Hypoxia can set in as little as 90 seconds of oxygen deprivation and will severely incapacitate and confuse people. Cabin pressure loss is the most common theory for hypoxia. But cabin pressure loss would deploy oxygen masks, sound alarms and the pilot would have been alert in the first few seconds to declare emergency and radio out. The captain seems to be nerd with home made flight simulator, he would have reacted correctly to oxygen masks dropping from the ceilings.
Carbon monoxide is a way for hypoxia to set in. If there was a slow smoldering fire in the cockpit, not hot enough to trigger fire alarms it could result in incapacitated confused pilots. Again there are CO detectors, and warnings and associated with it.
I am not sure how regularly these systems that detect cabin pressure loss and CO detectors are tested. It is quite expensive to actually deploy all those oxygen masks. So even the regular testing protocol would require the maintenance crew to disable the actual deployment of the oxygen masks and test the detection and deployment signals. They could forget to turn them back on, like the did in the Helios flight disaster I mentioned in another thread. CO detector is chemical based. They have to be replaced regularly and this is an old plane.
Once the pilots flip switches on and off in confused state lose their consciousness completely, the plane would fly on autopilot following the way points that happened to be programmed.
If there is foul play involved, it would be worthwhile exercise to make sure every flight plan that was file in that duration and every flight directed by the control towers in that time is legit and locate those planes. The pilot(s) could easily turn off the transponder, drop out of radar, pop back in and start using a different call sign. Without a transponder, air traffic control completely trusts the pilot to self identify the plane correctly. If the malefactors had filed a fake flight plan, the plane could change its identity mid flight without attracting attention.
sed -e 's/Chuck Norris/Rajnikant/g' joke > fact
1 The last fix from Inmarsat gave a Line of Position (LOP) which is a very broad arc.
They had a ping every hour, each of which should have resulted in an LOP.
Is there a way to combine these LOP's to get a better idea of the flight path?
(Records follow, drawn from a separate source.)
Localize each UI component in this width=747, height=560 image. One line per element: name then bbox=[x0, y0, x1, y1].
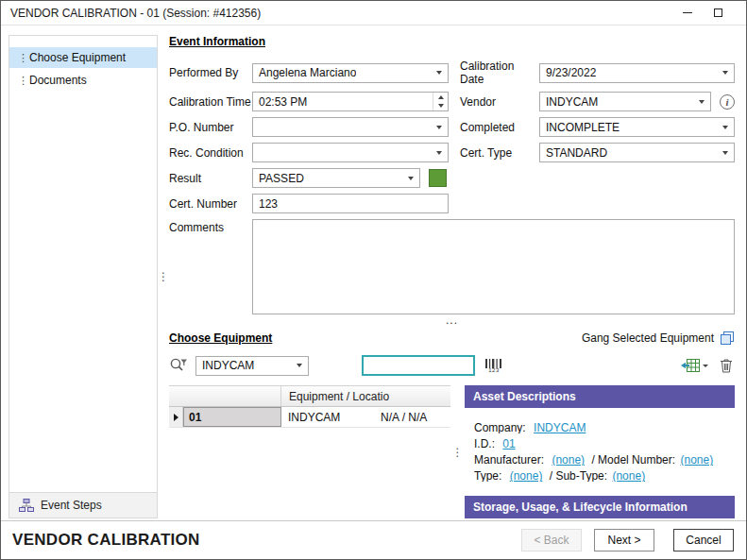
titlebar: VENDOR CALIBRATION - 01 (Session: #41235… bbox=[1, 1, 746, 25]
row-id-cell: 01 bbox=[183, 407, 281, 427]
info-icon[interactable]: i bbox=[720, 94, 735, 110]
column-chooser-icon[interactable] bbox=[681, 358, 708, 373]
calibration-date-label: Calibration Date bbox=[449, 59, 539, 86]
spinner-buttons bbox=[433, 93, 448, 110]
form-row: Result PASSED bbox=[169, 168, 735, 188]
main-panel: Event Information Performed By Angelena … bbox=[169, 35, 739, 518]
cert-type-label: Cert. Type bbox=[449, 146, 539, 160]
sidebar-splitter[interactable]: ⋮ bbox=[158, 35, 169, 518]
chevron-down-icon bbox=[438, 104, 444, 108]
splitter-dots-icon: ⋮ bbox=[452, 446, 464, 459]
type-label: Type: bbox=[474, 470, 501, 482]
chevron-down-icon bbox=[722, 71, 728, 75]
row-indicator-cell bbox=[169, 407, 183, 427]
manufacturer-label: Manufacturer: bbox=[474, 454, 544, 466]
gang-label: Gang Selected Equipment bbox=[582, 331, 714, 345]
asset-manufacturer-row: Manufacturer: (none) / Model Number: (no… bbox=[474, 454, 725, 466]
form-row: Rec. Condition Cert. Type STANDARD bbox=[169, 143, 735, 162]
cert-number-label: Cert. Number bbox=[169, 197, 252, 211]
chevron-down-icon bbox=[436, 151, 442, 155]
row-location-cell: N/A / N/A bbox=[374, 407, 450, 427]
grid-empty-area bbox=[169, 428, 450, 518]
calibration-time-spinner[interactable]: 02:53 PM bbox=[252, 92, 449, 111]
chevron-down-icon bbox=[436, 126, 442, 129]
minimize-icon bbox=[683, 12, 692, 13]
chevron-down-icon bbox=[699, 100, 705, 104]
cert-number-input[interactable] bbox=[252, 194, 449, 213]
horizontal-splitter[interactable]: ... bbox=[169, 316, 735, 329]
equipment-toolbar: INDYCAM 123 bbox=[169, 354, 735, 377]
back-button[interactable]: < Back bbox=[521, 529, 582, 552]
chevron-down-icon bbox=[722, 126, 728, 129]
table-row[interactable]: 01 INDYCAM N/A / N/A bbox=[169, 407, 450, 428]
spin-up-button[interactable] bbox=[433, 93, 448, 102]
chevron-down-icon bbox=[408, 177, 414, 180]
calibration-date-combobox[interactable]: 9/23/2022 bbox=[539, 63, 735, 83]
result-label: Result bbox=[169, 172, 252, 185]
grid-header-equipment-location[interactable]: Equipment / Locatio bbox=[281, 386, 450, 406]
subtype-link[interactable]: (none) bbox=[612, 470, 645, 482]
choose-equipment-title: Choose Equipment bbox=[169, 331, 272, 345]
maximize-button[interactable] bbox=[703, 1, 733, 25]
equipment-grid: Equipment / Locatio 01 INDYCAM N/A / N/A bbox=[169, 385, 450, 518]
asset-descriptions-body: Company: INDYCAM I.D.: 01 Manufacturer: … bbox=[465, 408, 735, 496]
chevron-down-icon bbox=[703, 365, 708, 367]
id-link[interactable]: 01 bbox=[502, 438, 515, 450]
cancel-button[interactable]: Cancel bbox=[673, 529, 734, 552]
spin-down-button[interactable] bbox=[433, 102, 448, 111]
page-title: VENDOR CALIBRATION bbox=[12, 531, 200, 550]
choose-equipment-header: Choose Equipment Gang Selected Equipment bbox=[169, 331, 735, 346]
splitter-dots-icon: ... bbox=[446, 314, 458, 327]
barcode-digits: 123 bbox=[488, 367, 500, 373]
subtype-label: / Sub-Type: bbox=[550, 470, 607, 482]
next-button[interactable]: Next > bbox=[594, 529, 654, 552]
result-combobox[interactable]: PASSED bbox=[252, 168, 420, 188]
sidebar-item-label: Choose Equipment bbox=[29, 51, 126, 64]
minimize-button[interactable] bbox=[672, 1, 703, 25]
scan-equipment-input[interactable] bbox=[362, 355, 475, 376]
chevron-up-icon bbox=[438, 95, 444, 99]
barcode-scan-icon[interactable]: 123 bbox=[484, 359, 503, 373]
type-link[interactable]: (none) bbox=[510, 470, 543, 482]
completed-combobox[interactable]: INCOMPLETE bbox=[539, 117, 735, 137]
gang-selected-equipment-button[interactable]: Gang Selected Equipment bbox=[582, 331, 735, 346]
splitter-dots-icon: ⋮ bbox=[158, 270, 169, 283]
asset-descriptions-panel: Asset Descriptions Company: INDYCAM I.D.… bbox=[465, 385, 735, 518]
grip-icon: ⋮ bbox=[18, 53, 23, 63]
po-number-label: P.O. Number bbox=[169, 121, 252, 134]
sidebar-nav: ⋮ Choose Equipment ⋮ Documents bbox=[9, 36, 157, 93]
asset-descriptions-header: Asset Descriptions bbox=[465, 385, 735, 408]
event-steps-label: Event Steps bbox=[41, 499, 102, 512]
chevron-down-icon bbox=[297, 364, 302, 367]
storage-usage-lifecycle-header[interactable]: Storage, Usage, & Lifecycle Information bbox=[465, 496, 735, 518]
cert-type-combobox[interactable]: STANDARD bbox=[539, 143, 735, 162]
grid-asset-splitter[interactable]: ⋮ bbox=[450, 385, 465, 518]
vendor-combobox[interactable]: INDYCAM bbox=[539, 92, 711, 111]
footer-buttons: < Back Next > Cancel bbox=[521, 529, 734, 552]
performed-by-combobox[interactable]: Angelena Marciano bbox=[252, 63, 449, 83]
manufacturer-link[interactable]: (none) bbox=[552, 454, 585, 466]
form-row: Performed By Angelena Marciano Calibrati… bbox=[169, 59, 735, 86]
calibration-time-label: Calibration Time bbox=[169, 95, 252, 109]
company-link[interactable]: INDYCAM bbox=[534, 422, 586, 433]
sidebar-item-choose-equipment[interactable]: ⋮ Choose Equipment bbox=[9, 47, 157, 68]
rec-condition-combobox[interactable] bbox=[252, 143, 449, 162]
comments-textarea[interactable] bbox=[252, 219, 735, 314]
event-information-title: Event Information bbox=[169, 35, 735, 48]
result-status-swatch bbox=[429, 169, 447, 187]
search-filter-icon[interactable] bbox=[169, 357, 188, 374]
sidebar-item-documents[interactable]: ⋮ Documents bbox=[9, 70, 157, 91]
sidebar: ⋮ Choose Equipment ⋮ Documents Event Ste… bbox=[8, 35, 158, 518]
delete-trash-icon[interactable] bbox=[720, 358, 733, 373]
model-number-label: / Model Number: bbox=[591, 454, 675, 466]
sidebar-item-label: Documents bbox=[29, 74, 87, 87]
equipment-filter-combobox[interactable]: INDYCAM bbox=[195, 356, 309, 376]
equipment-body: Equipment / Locatio 01 INDYCAM N/A / N/A… bbox=[169, 385, 735, 518]
chevron-down-icon bbox=[436, 71, 442, 75]
performed-by-label: Performed By bbox=[169, 66, 252, 79]
po-number-combobox[interactable] bbox=[252, 117, 449, 137]
model-number-link[interactable]: (none) bbox=[680, 454, 713, 466]
event-steps-button[interactable]: Event Steps bbox=[9, 492, 157, 518]
asset-type-row: Type: (none) / Sub-Type: (none) bbox=[474, 470, 725, 482]
window-controls bbox=[672, 1, 733, 25]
(Old school marine folks would walk the old LOP's forward in time and combine them.)
One would have to guess a direction and speed to do this which makes the logic somewhat circular.
Still, there should be more information in the rest of the LOP's.
2) Who benefits from all this?
This has focused attention on the flight and not on what's happening in with Russia.
This seems an unlikely motivation, but it is a definite consequence.
I certainly hope this is not the motivation behind this.